Los descubrimientos realizados por Andrés Ozaita y Rafael Maldonado, especialistas en neurofarmacología de la Facultad de Ciencias de la Salud de la universidad barcelonesa, sugieren que el conocido efecto amnesico de los cannabinoides sobre la memoria se debe a la interrupción del proceso de consolidación.

"Aunque el efecto amnésico y los déficit de memoria que produce la marihuana no eran ningún secreto, no se conocían los mecanismos moleculares implicados, y es sobre lo que este estudio arroja ahora luz", ha explicado a Efe Andrés Ozaita, profesor agregado de Farmacología de la UPF y uno de los directores de la investigación, promovida por la Unidad de Neurofarmacología del Departamento de Ciencias Experimentales y de la Salud de ese centro.

La sustancia activa del cannabis, el THC, actúa sobre los CB1, situados en unas neuronas del hipocampo, estructura relacionada con la memoria y la representación espacial. Cuando los cannabonoides se unen a los receptores de las interneuronas gabaérgicas, nombre concreto de estas células nerviosas, causan la activación de una vía de señalización molecular involucrada en el control de la síntesis de proteínas.

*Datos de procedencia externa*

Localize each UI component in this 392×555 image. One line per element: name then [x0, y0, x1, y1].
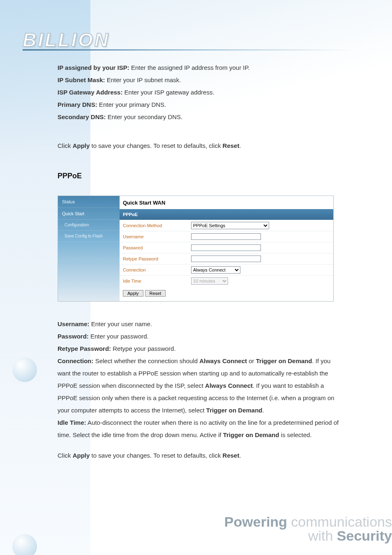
table-row: Retype Password — [120, 253, 333, 265]
sidebar-item-save-config[interactable]: Save Config to Flash — [58, 231, 120, 242]
decorative-sphere — [12, 534, 37, 555]
definition-label: IP Subnet Mask: — [58, 76, 105, 83]
footer-communications: communications — [287, 514, 392, 530]
brand-logo: BILLION — [23, 29, 360, 51]
table-row: Connection Method PPPoE Settings — [120, 220, 333, 231]
definition-label: Primary DNS: — [58, 101, 97, 108]
definition-text: Enter your IP subnet mask. — [105, 76, 181, 83]
definition-line: Retype Password: Retype your password. — [58, 343, 345, 355]
text: . — [263, 407, 264, 414]
definition-label: ISP Gateway Address: — [58, 89, 122, 96]
trigger-on-demand-term: Trigger on Demand — [223, 431, 279, 438]
definition-line: Username: Enter your user name. — [58, 318, 345, 330]
field-label-connection: Connection — [120, 265, 188, 276]
router-sidebar: Status Quick Start Configuration Save Co… — [58, 196, 120, 301]
footer-powering: Powering — [224, 514, 287, 530]
definition-line: IP assigned by your ISP: Enter the assig… — [58, 62, 345, 74]
idle-time-paragraph: Idle Time: Auto-disconnect the router wh… — [58, 417, 345, 441]
password-input[interactable] — [191, 244, 261, 251]
definition-text: Retype your password. — [111, 345, 176, 352]
apply-reset-sentence: Click Apply to save your changes. To res… — [58, 449, 345, 462]
connection-method-select[interactable]: PPPoE Settings — [191, 222, 269, 229]
reset-word: Reset — [223, 452, 240, 459]
definition-line: Secondary DNS: Enter your secondary DNS. — [58, 111, 345, 123]
footer-with: with — [308, 528, 337, 543]
router-screenshot: Status Quick Start Configuration Save Co… — [58, 196, 334, 302]
definition-text: Enter your user name. — [90, 320, 152, 327]
sidebar-item-status[interactable]: Status — [58, 196, 120, 208]
text: . — [239, 452, 241, 459]
definition-line: Primary DNS: Enter your primary DNS. — [58, 99, 345, 111]
field-label-password: Password — [120, 242, 188, 253]
connection-select[interactable]: Always Connect — [191, 266, 240, 274]
definition-label: Username: — [58, 320, 90, 327]
definition-line: Password: Enter your password. — [58, 330, 345, 343]
section-heading: PPPoE — [58, 168, 345, 183]
apply-word: Apply — [73, 452, 90, 459]
text: Select whether the connection should — [94, 357, 200, 364]
trigger-on-demand-term: Trigger on Demand — [206, 407, 263, 414]
table-row: Connection Always Connect — [120, 265, 333, 276]
idle-time-select[interactable]: 10 minutes — [191, 277, 228, 285]
brand-logo-text: BILLION — [23, 29, 360, 51]
router-main-panel: Quick Start WAN PPPoE Connection Method … — [120, 196, 333, 301]
always-connect-term: Always Connect — [199, 357, 247, 364]
field-label-connection-method: Connection Method — [120, 220, 188, 231]
definition-text: Enter the assigned IP address from your … — [129, 64, 250, 71]
definition-label: Idle Time: — [58, 419, 86, 426]
field-label-username: Username — [120, 231, 188, 242]
pppoe-heading: PPPoE — [58, 172, 82, 180]
text: to save your changes. To reset to defaul… — [90, 452, 222, 459]
footer-line-2: with Security — [224, 529, 392, 543]
definition-label: IP assigned by your ISP: — [58, 64, 129, 71]
table-row: Username — [120, 231, 333, 242]
router-button-row: ApplyReset — [120, 286, 333, 301]
text: Click — [58, 452, 73, 459]
trigger-on-demand-term: Trigger on Demand — [256, 357, 312, 364]
definition-text: Enter your secondary DNS. — [106, 113, 183, 120]
definition-text: Enter your ISP gateway address. — [122, 89, 214, 96]
document-content: IP assigned by your ISP: Enter the assig… — [58, 62, 345, 462]
definition-label: Password: — [58, 333, 89, 340]
field-label-retype-password: Retype Password — [120, 253, 188, 265]
definition-text: Enter your primary DNS. — [97, 101, 166, 108]
definition-line: ISP Gateway Address: Enter your ISP gate… — [58, 86, 345, 99]
definition-label: Retype Password: — [58, 345, 111, 352]
sidebar-item-quick-start[interactable]: Quick Start — [58, 208, 120, 220]
reset-button[interactable]: Reset — [145, 290, 166, 297]
definition-label: Secondary DNS: — [58, 113, 106, 120]
text: or — [247, 357, 256, 364]
footer-branding: Powering communications with Security — [224, 515, 392, 543]
apply-reset-sentence: Click Apply to save your changes. To res… — [58, 140, 345, 152]
router-form-table: Connection Method PPPoE Settings Usernam… — [120, 220, 333, 286]
connection-paragraph: Connection: Select whether the connectio… — [58, 355, 345, 417]
text: . — [239, 142, 241, 149]
definition-text: Enter your password. — [89, 333, 149, 340]
reset-word: Reset — [223, 142, 240, 149]
definition-line: IP Subnet Mask: Enter your IP subnet mas… — [58, 74, 345, 86]
router-panel-title: Quick Start WAN — [120, 196, 333, 209]
table-row: Idle Time 10 minutes — [120, 276, 333, 287]
footer-line-1: Powering communications — [224, 515, 392, 529]
footer-security: Security — [337, 528, 392, 543]
username-input[interactable] — [191, 233, 261, 240]
sidebar-item-configuration[interactable]: Configuration — [58, 220, 120, 231]
decorative-sphere — [12, 357, 37, 382]
definition-label: Connection: — [58, 357, 94, 364]
table-row: Password — [120, 242, 333, 253]
text: to save your changes. To reset to defaul… — [90, 142, 222, 149]
apply-button[interactable]: Apply — [123, 290, 143, 297]
router-panel-subhead: PPPoE — [120, 209, 333, 220]
text: Click — [58, 142, 73, 149]
retype-password-input[interactable] — [191, 256, 261, 262]
field-label-idle-time: Idle Time — [120, 276, 188, 287]
always-connect-term: Always Connect — [205, 382, 253, 389]
apply-word: Apply — [73, 142, 90, 149]
text: is selected. — [279, 431, 311, 438]
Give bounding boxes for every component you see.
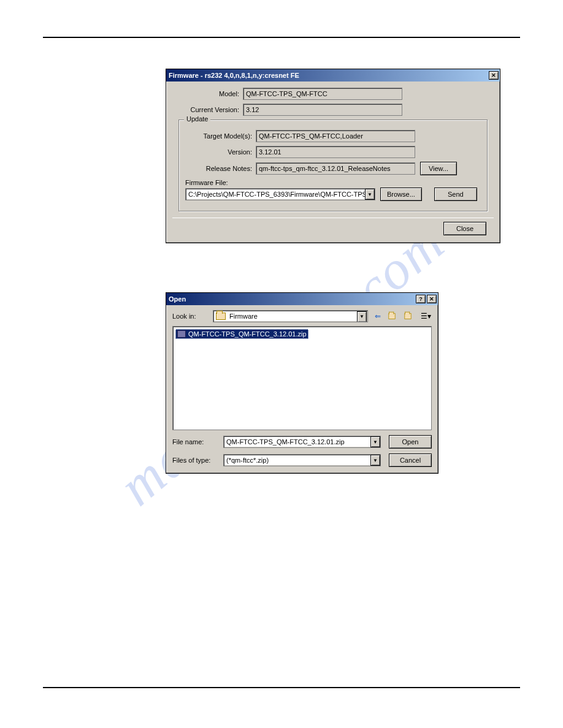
open-dialog: Open ? ✕ Look in: Firmware ▼ ⇐ [166,292,439,474]
chevron-down-icon[interactable]: ▼ [365,189,375,200]
back-icon[interactable]: ⇐ [372,310,384,322]
list-item[interactable]: QM-FTCC-TPS_QM-FTCC_3.12.01.zip [175,329,308,339]
open-button[interactable]: Open [389,435,432,449]
version-label: Version: [185,148,256,156]
filename-field[interactable]: QM-FTCC-TPS_QM-FTCC_3.12.01.zip [223,436,381,448]
lookin-value: Firmware [229,312,258,320]
release-notes-field: qm-ftcc-tps_qm-ftcc_3.12.01_ReleaseNotes [256,162,415,175]
target-models-label: Target Model(s): [185,132,256,140]
file-list[interactable]: QM-FTCC-TPS_QM-FTCC_3.12.01.zip [172,326,432,430]
page-rule-top [43,37,520,38]
firmware-title: Firmware - rs232 4,0,n,8,1,n,y:cresnet F… [169,72,299,79]
chevron-down-icon[interactable]: ▼ [370,455,380,466]
page-rule-bottom [43,687,520,688]
open-titlebar[interactable]: Open ? ✕ [166,293,438,305]
help-icon[interactable]: ? [416,295,426,303]
update-legend: Update [184,115,210,123]
release-notes-label: Release Notes: [185,165,256,172]
close-button[interactable]: Close [443,222,486,235]
chevron-down-icon[interactable]: ▼ [370,436,380,447]
new-folder-icon[interactable] [404,310,416,322]
firmware-dialog: Firmware - rs232 4,0,n,8,1,n,y:cresnet F… [166,69,500,243]
close-icon[interactable]: ✕ [489,71,499,80]
selected-file-name: QM-FTCC-TPS_QM-FTCC_3.12.01.zip [188,330,307,338]
filetype-label: Files of type: [172,457,218,464]
filename-label: File name: [172,438,218,446]
view-button[interactable]: View... [420,162,457,175]
lookin-combo[interactable]: Firmware ▼ [213,310,368,322]
cancel-button[interactable]: Cancel [389,453,432,467]
browse-button[interactable]: Browse... [380,188,422,201]
send-button[interactable]: Send [434,188,477,201]
close-icon[interactable]: ✕ [427,295,437,303]
zip-icon [177,330,186,338]
firmware-file-label: Firmware File: [185,179,481,186]
filetype-combo[interactable]: (*qm-ftcc*.zip) [223,454,381,466]
update-groupbox: Update Target Model(s): QM-FTCC-TPS_QM-F… [178,119,488,211]
firmware-titlebar[interactable]: Firmware - rs232 4,0,n,8,1,n,y:cresnet F… [166,69,500,82]
current-version-label: Current Version: [172,106,243,113]
model-label: Model: [172,90,243,97]
view-menu-icon[interactable]: ☰▾ [419,310,432,322]
version-field: 3.12.01 [256,146,415,158]
open-title: Open [169,295,186,303]
firmware-file-combo[interactable]: C:\Projects\QM-FTCC-TPS_6393\Firmware\QM… [185,188,375,200]
target-models-field: QM-FTCC-TPS_QM-FTCC,Loader [256,130,415,142]
current-version-field: 3.12 [243,104,402,116]
chevron-down-icon[interactable]: ▼ [357,311,367,322]
folder-icon [216,313,226,320]
model-field: QM-FTCC-TPS_QM-FTCC [243,88,402,100]
lookin-label: Look in: [172,313,209,320]
up-folder-icon[interactable] [388,310,400,322]
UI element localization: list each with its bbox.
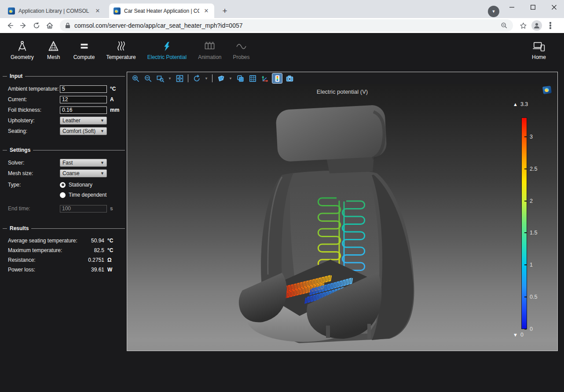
mesh-size-select[interactable]: Coarse ▼	[60, 169, 107, 177]
ribbon-label: Compute	[73, 54, 95, 60]
reload-button[interactable]	[30, 19, 43, 32]
window-close-button[interactable]	[544, 0, 564, 14]
end-time-input	[60, 205, 107, 212]
grid-button[interactable]	[248, 73, 257, 83]
unit-label: A	[110, 96, 114, 103]
field-label: Type:	[8, 182, 60, 188]
ambient-temperature-input[interactable]	[60, 85, 107, 93]
window-maximize-button[interactable]	[523, 0, 543, 14]
zoom-indicator-icon[interactable]	[501, 22, 508, 29]
ribbon-probes-button[interactable]: Probes	[229, 35, 254, 65]
scene-light-dropdown[interactable]: ▼	[228, 77, 233, 81]
result-label: Average seating temperature:	[8, 238, 81, 244]
chevron-down-icon: ▼	[100, 129, 104, 133]
tab-title: Application Library | COMSOL Se	[18, 8, 91, 14]
section-title: Results	[10, 225, 29, 231]
zoom-box-button[interactable]	[155, 73, 165, 83]
legend-min-value: 0	[520, 332, 524, 338]
selected-value: Comfort (Soft)	[62, 128, 100, 134]
triangle-down-icon: ▼	[513, 332, 518, 337]
axis-orientation-button[interactable]	[260, 73, 270, 83]
toolbar-separator	[188, 74, 188, 82]
geometry-compass-icon	[16, 40, 28, 52]
tab-application-library[interactable]: Application Library | COMSOL Se ✕	[4, 4, 106, 18]
app-ribbon: Geometry Mesh Compute Temperature	[0, 33, 564, 67]
back-button[interactable]	[4, 19, 17, 32]
solver-row: Solver: Fast ▼	[0, 158, 127, 168]
tab-car-seat-heater[interactable]: Car Seat Heater Application | CO ✕	[109, 4, 214, 18]
ribbon-animation-button[interactable]: Animation	[194, 35, 226, 65]
tab-search-button[interactable]: ▼	[488, 6, 499, 17]
transparency-button[interactable]	[235, 73, 245, 83]
section-title: Settings	[10, 147, 30, 153]
url-text: comsol.com/server-demo/app/car_seat_heat…	[74, 22, 497, 29]
browser-toolbar: comsol.com/server-demo/app/car_seat_heat…	[0, 18, 564, 33]
comsol-favicon	[8, 7, 15, 15]
type-row: Type: Stationary	[0, 180, 127, 190]
radio-time-dependent[interactable]	[60, 192, 66, 198]
section-results: Results	[3, 225, 125, 231]
ribbon-temperature-button[interactable]: Temperature	[102, 35, 140, 65]
ribbon-electric-potential-button[interactable]: Electric Potential	[143, 35, 191, 65]
window-minimize-button[interactable]	[502, 0, 522, 14]
unit-label: W	[107, 267, 119, 273]
zoom-box-dropdown[interactable]: ▼	[168, 77, 172, 81]
comsol-favicon	[114, 7, 121, 15]
solver-select[interactable]: Fast ▼	[60, 159, 107, 167]
rotate-view-button[interactable]	[192, 73, 201, 83]
ribbon-mesh-button[interactable]: Mesh	[41, 35, 66, 65]
result-value: 50.94	[81, 238, 104, 244]
legend-tick: 0	[528, 326, 533, 332]
current-input[interactable]	[60, 96, 107, 103]
result-label: Power loss:	[8, 267, 81, 273]
bookmark-star-icon[interactable]	[516, 19, 530, 32]
zoom-out-button[interactable]	[143, 73, 153, 83]
result-row: Maximum temperature: 82.5 °C	[0, 245, 127, 255]
result-value: 39.61	[81, 267, 104, 273]
seating-select[interactable]: Comfort (Soft) ▼	[60, 127, 107, 135]
zoom-extents-button[interactable]	[175, 73, 184, 83]
triangle-up-icon: ▲	[513, 102, 518, 107]
legend-tick: 0.5	[528, 294, 537, 300]
foil-thickness-row: Foil thickness: mm	[0, 105, 127, 115]
foil-thickness-input[interactable]	[60, 106, 107, 114]
chevron-down-icon: ▼	[100, 161, 104, 165]
new-tab-button[interactable]: +	[219, 5, 231, 17]
legend-max-value: 3.3	[520, 101, 528, 107]
legend-min: ▼ 0	[513, 332, 524, 338]
legend-max: ▲ 3.3	[513, 101, 528, 107]
ribbon-compute-button[interactable]: Compute	[69, 35, 99, 65]
ribbon-geometry-button[interactable]: Geometry	[6, 35, 38, 65]
rotate-dropdown[interactable]: ▼	[204, 77, 209, 81]
zoom-in-button[interactable]	[131, 73, 140, 83]
color-legend-button[interactable]	[272, 73, 282, 83]
ribbon-home-button[interactable]: Home	[526, 35, 552, 65]
legend-tick: 2	[528, 198, 533, 204]
result-label: Resistance:	[8, 257, 81, 263]
snapshot-camera-button[interactable]	[285, 73, 294, 83]
legend-tick: 3	[528, 134, 533, 140]
tab-close-icon[interactable]: ✕	[203, 7, 210, 14]
home-button[interactable]	[43, 19, 56, 32]
result-row: Average seating temperature: 50.94 °C	[0, 236, 127, 245]
chevron-down-icon: ▼	[100, 171, 104, 176]
tab-close-icon[interactable]: ✕	[94, 7, 101, 14]
address-bar[interactable]: comsol.com/server-demo/app/car_seat_heat…	[60, 19, 513, 32]
graphics-panel: ▼ ▼ ▼	[127, 72, 558, 351]
radio-stationary[interactable]	[60, 182, 66, 188]
result-row: Power loss: 39.61 W	[0, 265, 127, 275]
plot-viewport[interactable]: Electric potential (V)	[127, 84, 557, 351]
color-scale-bar	[521, 117, 527, 329]
result-label: Maximum temperature:	[8, 247, 81, 253]
scene-light-button[interactable]	[216, 73, 226, 83]
film-strip-icon	[204, 40, 216, 52]
forward-button[interactable]	[17, 19, 30, 32]
type-row-2: Time dependent	[0, 190, 127, 200]
profile-avatar[interactable]	[531, 20, 542, 31]
car-seat-3d-model	[127, 84, 557, 351]
section-title: Input	[10, 73, 22, 79]
browser-menu-icon[interactable]	[544, 19, 557, 32]
ribbon-label: Mesh	[47, 54, 60, 60]
lock-icon	[65, 22, 70, 29]
upholstery-select[interactable]: Leather ▼	[60, 117, 107, 125]
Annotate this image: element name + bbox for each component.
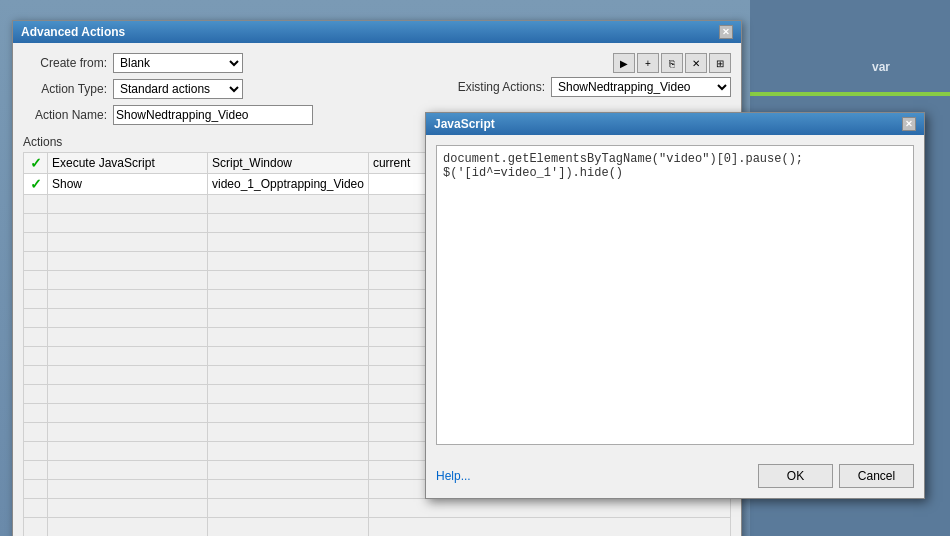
more-button[interactable]: ⊞ <box>709 53 731 73</box>
javascript-dialog: JavaScript ✕ document.getElementsByTagNa… <box>425 112 925 499</box>
js-dialog-close-button[interactable]: ✕ <box>902 117 916 131</box>
left-controls: Create from: Blank Action Type: Standard… <box>23 53 458 131</box>
row-col3: video_1_Opptrapping_Video <box>208 174 369 195</box>
var-label: var <box>872 60 890 74</box>
row-action[interactable]: Execute JavaScript <box>48 153 208 174</box>
ok-button[interactable]: OK <box>758 464 833 488</box>
js-dialog-titlebar: JavaScript ✕ <box>426 113 924 135</box>
right-controls: ▶ + ⎘ ✕ ⊞ Existing Actions: ShowNedtrapp… <box>458 53 731 97</box>
table-row-empty <box>24 499 731 518</box>
js-dialog-footer: Help... OK Cancel <box>426 458 924 498</box>
existing-actions-row: Existing Actions: ShowNedtrapping_Video <box>458 77 731 97</box>
green-bar <box>750 92 950 96</box>
create-from-label: Create from: <box>23 56 113 70</box>
dialog-titlebar: Advanced Actions ✕ <box>13 21 741 43</box>
toolbar-icons: ▶ + ⎘ ✕ ⊞ <box>613 53 731 73</box>
cancel-button[interactable]: Cancel <box>839 464 914 488</box>
row-status: ✓ <box>24 153 48 174</box>
existing-actions-select[interactable]: ShowNedtrapping_Video <box>551 77 731 97</box>
action-name-row: Action Name: <box>23 105 458 125</box>
play-button[interactable]: ▶ <box>613 53 635 73</box>
js-dialog-body: document.getElementsByTagName("video")[0… <box>426 135 924 458</box>
existing-actions-label: Existing Actions: <box>458 80 545 94</box>
create-from-select[interactable]: Blank <box>113 53 243 73</box>
check-icon: ✓ <box>30 155 42 171</box>
js-dialog-buttons: OK Cancel <box>758 464 914 488</box>
js-dialog-title: JavaScript <box>434 117 495 131</box>
dialog-title-area: Advanced Actions <box>21 25 125 39</box>
check-icon: ✓ <box>30 176 42 192</box>
help-link[interactable]: Help... <box>436 469 471 483</box>
row-action[interactable]: Show <box>48 174 208 195</box>
action-type-row: Action Type: Standard actions <box>23 79 458 99</box>
action-type-label: Action Type: <box>23 82 113 96</box>
action-type-select[interactable]: Standard actions <box>113 79 243 99</box>
add-button[interactable]: + <box>637 53 659 73</box>
row-status: ✓ <box>24 174 48 195</box>
create-from-row: Create from: Blank <box>23 53 458 73</box>
action-name-input[interactable] <box>113 105 313 125</box>
copy-button[interactable]: ⎘ <box>661 53 683 73</box>
row-col3: Script_Window <box>208 153 369 174</box>
dialog-close-button[interactable]: ✕ <box>719 25 733 39</box>
table-row-empty <box>24 518 731 537</box>
javascript-code-editor[interactable]: document.getElementsByTagName("video")[0… <box>436 145 914 445</box>
action-name-label: Action Name: <box>23 108 113 122</box>
dialog-title-text: Advanced Actions <box>21 25 125 39</box>
delete-button[interactable]: ✕ <box>685 53 707 73</box>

Los receptores cannabinoides CB1 son, además, responsables de diversos efectos fisiológicos en el cuerpo humano, como por ejemplo modular la ingesta y el consumo calórico, pero también pueden producir hipotermia, un descenso de la actividad motora o incluso tienen un efecto analgésico, señala Ozaita.

En el futuro, este equipo científico planea estudiar los efectos de la exposición crónica a esta sustancia, "comprobar si a largo plazo se produce tolerancia, como ocurre con los opioides" y "descubrir la relación exacta entre el sistema endocannabinoide y la memoria", concluye este investigador.

Este estudio ha sido el tema de la tesis doctoral de Emma Puighermanal, dirigida por Ozaita y el catedrático de la UPF Rafael Maldonado, y es uno de los ámbitos de investigación de Arnau Busquets, investigador y responsable de los estudios conductuales, coautores todos del artículo publicado en Nature.